[Available data — start]
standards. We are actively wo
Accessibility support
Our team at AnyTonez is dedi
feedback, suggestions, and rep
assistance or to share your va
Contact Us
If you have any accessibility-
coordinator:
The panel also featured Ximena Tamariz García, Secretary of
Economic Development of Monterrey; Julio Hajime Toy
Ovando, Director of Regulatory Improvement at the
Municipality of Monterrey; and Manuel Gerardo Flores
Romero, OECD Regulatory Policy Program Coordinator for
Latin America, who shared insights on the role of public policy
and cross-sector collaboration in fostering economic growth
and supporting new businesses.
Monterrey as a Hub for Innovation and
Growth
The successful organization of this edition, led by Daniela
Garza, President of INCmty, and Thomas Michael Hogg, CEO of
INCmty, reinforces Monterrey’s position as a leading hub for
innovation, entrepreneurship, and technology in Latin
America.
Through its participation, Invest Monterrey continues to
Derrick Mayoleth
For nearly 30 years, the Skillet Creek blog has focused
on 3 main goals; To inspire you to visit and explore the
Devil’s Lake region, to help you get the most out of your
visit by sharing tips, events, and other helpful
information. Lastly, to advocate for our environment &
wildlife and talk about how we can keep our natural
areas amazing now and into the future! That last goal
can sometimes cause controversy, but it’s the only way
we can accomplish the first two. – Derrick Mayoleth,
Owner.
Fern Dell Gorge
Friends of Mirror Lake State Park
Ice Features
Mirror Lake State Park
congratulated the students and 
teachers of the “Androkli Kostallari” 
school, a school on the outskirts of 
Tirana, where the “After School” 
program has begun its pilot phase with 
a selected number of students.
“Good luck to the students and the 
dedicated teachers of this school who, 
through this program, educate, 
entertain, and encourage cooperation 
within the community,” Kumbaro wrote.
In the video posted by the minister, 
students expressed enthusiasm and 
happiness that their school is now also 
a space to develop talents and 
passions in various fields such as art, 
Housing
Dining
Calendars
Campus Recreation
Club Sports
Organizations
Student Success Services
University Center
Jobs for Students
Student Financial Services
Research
[Available data — finish]
[Available data — start]
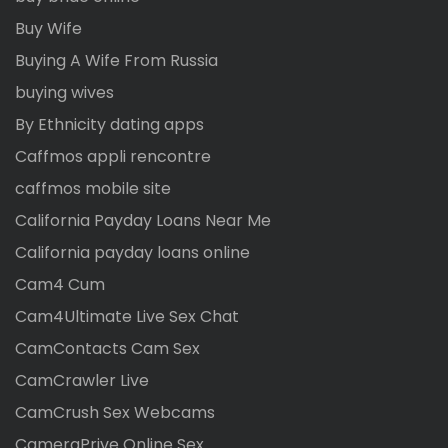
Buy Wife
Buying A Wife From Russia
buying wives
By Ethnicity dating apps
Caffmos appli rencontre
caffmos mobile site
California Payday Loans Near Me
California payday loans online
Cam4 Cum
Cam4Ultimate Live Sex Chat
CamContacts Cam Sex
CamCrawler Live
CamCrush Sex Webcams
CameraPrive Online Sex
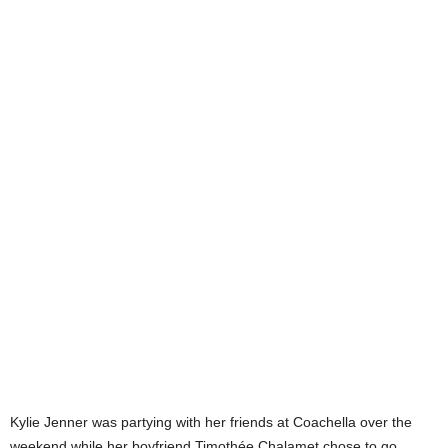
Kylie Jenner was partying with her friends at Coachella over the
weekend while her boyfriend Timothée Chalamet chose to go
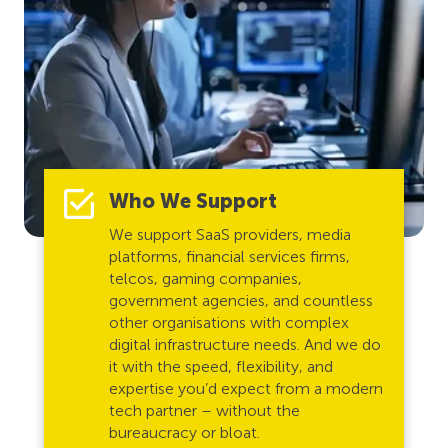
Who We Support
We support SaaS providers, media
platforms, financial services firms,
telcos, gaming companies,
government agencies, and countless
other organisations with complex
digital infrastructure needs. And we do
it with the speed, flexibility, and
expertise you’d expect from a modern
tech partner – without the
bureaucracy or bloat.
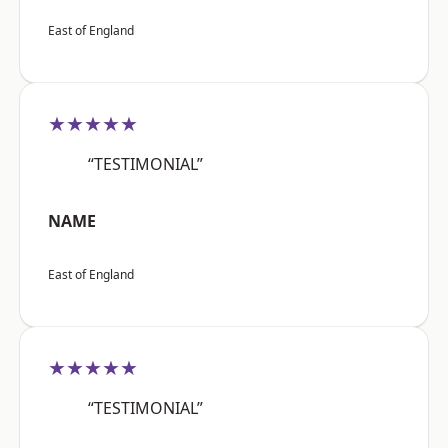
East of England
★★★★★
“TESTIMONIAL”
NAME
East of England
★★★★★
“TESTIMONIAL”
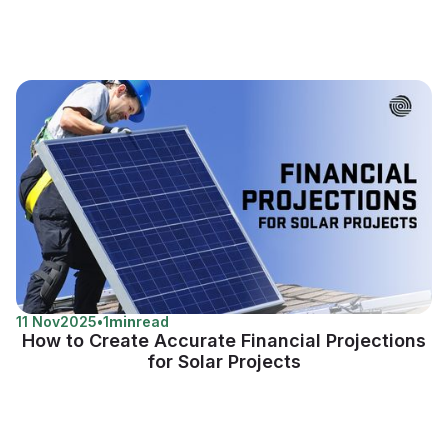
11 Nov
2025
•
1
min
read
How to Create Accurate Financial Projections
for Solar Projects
[Available data — finish]
### [Task statement]
Starting at the line with "standards. We are actively wo" and ending at the line with "Ovando, Director of", print each line of the listing above exactly, with no other lines.

### [Response area]
standards. We are actively wo
Accessibility support
Our team at AnyTonez is dedi
feedback, suggestions, and rep
assistance or to share your va
Contact Us
If you have any accessibility-
coordinator:
The panel also featured Ximena Tamariz García, Secretary of
Economic Development of Monterrey; Julio Hajime Toy
Ovando, Director of Regulatory Improvement at the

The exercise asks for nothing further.